(Recorded data)
###

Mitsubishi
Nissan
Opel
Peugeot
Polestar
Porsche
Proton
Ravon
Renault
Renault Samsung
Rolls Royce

###

Task instructions -> In full and without alteration, return every line above.

Result of the exercise ->
Mitsubishi
Nissan
Opel
Peugeot
Polestar
Porsche
Proton
Ravon
Renault
Renault Samsung
Rolls Royce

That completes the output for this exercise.